Following her son's death from diabetes, Violet* shifted his belongings to the back shed to help her move on. One night, a thief broke in and fled with $20,000 worth of items.
But the theft wasn't what exacerbated Violet's grief. It was the way she was treated by her insurance company's fraud investigator after she lodged a home contents claim.
The third-party investigator told her that he believed she stole the items and was a liar. He also asked a string of irrelevant questions, including about her plans for the weekend and the death of her son.
The most outrageous comment was: "No wonder you don't have a husband".
Violet's story is one of many that triggered the general insurance industry's independent monitor, the Code Governance Committee, to examine the industry's use of external investigators to detect and avoid paying out fraudulent claims.
While there is a need to stamp out fraud, which insurers say costs them $2 billion a year and lifts premiums for honest policyholders, consumer advocates say the lack of rules for investigators has seen them bully, threaten and intimidate claimants.
In a new report, the committee said when insurers outsourced claims-related functions to "service suppliers" such as investigators, compliance with the Code of Practice was "unpredictable" and the degree of oversight they exercised in some cases was "inadequate".
"As well, there is not enough guidance provided to external Investigators when interviewing consumers," said committee chair Lynelle Briggs.
"We also found that some respondents have authorised [investigators] to handle complaints when [insurance companies] are required to perform this function [and] some respondents' contracts with [investigators] do not align with the code's requirements."
It has made 30 recommendations, including that interview questions be "relevant, fair and transparent", that interviews not exceed two hours, that investigators assess whether claimants have special needs and provide additional support such as an interpreter, and that guidelines be established for interviewing minors, such as setting an age limit.
It said the industry should develop a set of best practice standards.
Last year, consumer advocacy group Financial Rights Legal Centre (FRLC) raised alarm that some investigators were "intimidating, threatening and bullying" claimants, some of whom have mental health issues and poor English skills, and made them "feel like criminals".
In a report, FRLC said a lack of standards had led to investigators using unscrupulous methods to extract information - for example, conducting five hour interviews, demanding to be "friended" on Facebook and urging claimants to sign a blank authority form.
Fairfax Media reported on a case where a claimant was asked irrelevant and invasive questions, including about a rape earlier in the year that led to dealings with the police and to giving birth to the child of her attacker.
At the time, the industry's peak body Insurance Council of Australia (ICA) responded by saying the 40 anecdotes didn't amount to evidence of a systemic problem with insurance investigations.

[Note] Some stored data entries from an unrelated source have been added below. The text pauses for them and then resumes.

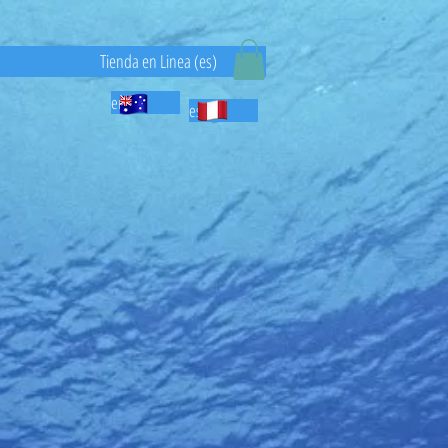
)
Tienda en Linea (es)
en
es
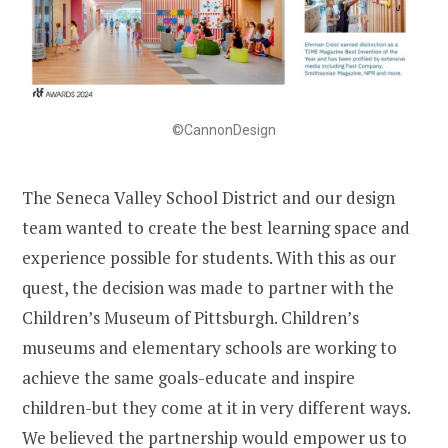
©CannonDesign
The Seneca Valley School District and our design
team wanted to create the best learning space and
experience possible for students. With this as our
quest, the decision was made to partner with the
Children’s Museum of Pittsburgh. Children’s
museums and elementary schools are working to
achieve the same goals-educate and inspire
children-but they come at it in very different ways.
We believed the partnership would empower us to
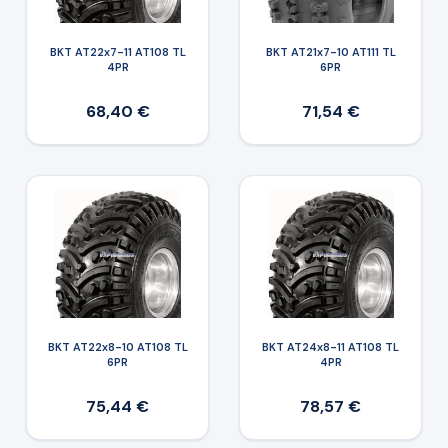
BKT AT22x7-11 AT108 TL
BKT AT21x7-10 AT111 TL
4PR
6PR
68,40 €
71,54 €
BKT AT22x8-10 AT108 TL
BKT AT24x8-11 AT108 TL
6PR
4PR
75,44 €
78,57 €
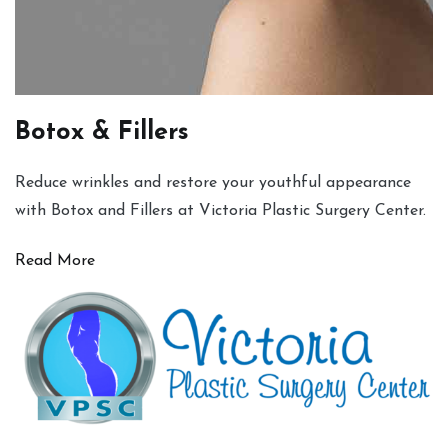
Botox & Fillers
Reduce wrinkles and restore your youthful appearance
with Botox and Fillers at Victoria Plastic Surgery Center.
Read More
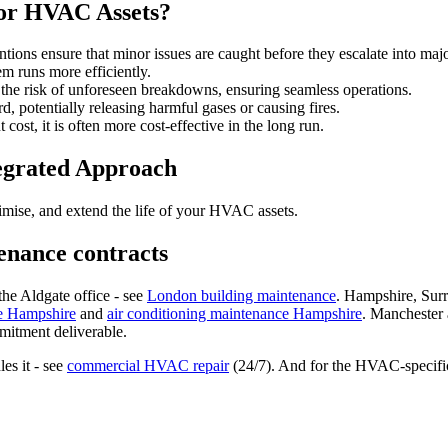
for HVAC Assets?
tions ensure that minor issues are caught before they escalate into maj
 runs more efficiently.
 the risk of unforeseen breakdowns, ensuring seamless operations.
 potentially releasing harmful gases or causing fires.
ost, it is often more cost-effective in the long run.
tegrated Approach
ptimise, and extend the life of your HVAC assets.
enance contracts
e Aldgate office - see
London building maintenance
. Hampshire, Sur
e Hampshire
and
air conditioning maintenance Hampshire
. Manchester
mmitment deliverable.
es it - see
commercial HVAC repair
(24/7). And for the HVAC-specific 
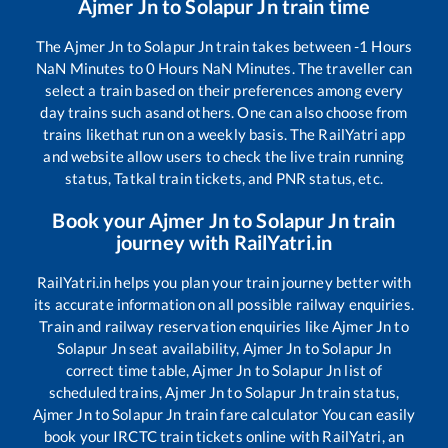
Ajmer Jn
to
Solapur Jn
train time
The
Ajmer Jn
to
Solapur Jn
train takes between
-1
Hours
NaN
Minutes to
0
Hours
NaN
Minutes. The traveller can
select a train based on their preferences among every
day trains such as
and others. One can also choose from
trains like
that run on a weekly basis. The RailYatri app
and website allow users to check the live train running
status, Tatkal train tickets, and PNR status, etc.
Book your
Ajmer Jn
to
Solapur Jn
train
journey with RailYatri.in
RailYatri.in helps you plan your train journey better with
its accurate information on all possible railway enquiries.
Train and railway reservation enquiries like
Ajmer Jn
to
Solapur Jn
seat availability,
Ajmer Jn
to
Solapur Jn
correct time table,
Ajmer Jn
to
Solapur Jn
list of
scheduled trains,
Ajmer Jn
to
Solapur Jn
train status,
Ajmer Jn
to
Solapur Jn
train fare calculator You can easily
book your IRCTC train tickets online with RailYatri, an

Drew MacRae from FRLC said the committee's recommendations vindicated its work and that there was indeed a systemic problem.
"We believe the recommendations should be implemented straight away because we think the industry has been on notice for enough time," he said.
"One of the key recommendations is communication, because we found that most people had no clue that they were being investigated, and if they did, they had very little information about what the process involved and their rights."
Campbell Fuller, an ICA spokesman, said the committee's inquiry was conducted with its support and that of its member companies.
"Its findings are timely and will form part of the current review of the General Insurance Code of Practice," he said.
"The ICA has recently discussed the use of claims investigators and outsourced service providers with consumer advocacy groups, and will consider how consumer protections could best be incorporated into the next iteration of the Code."
The ICA said 3.2 per cent of the one million motor and home claims lodged in NSW were investigated in 2014-15. Of these, 3250 claims were ultimately denied or withdrawn.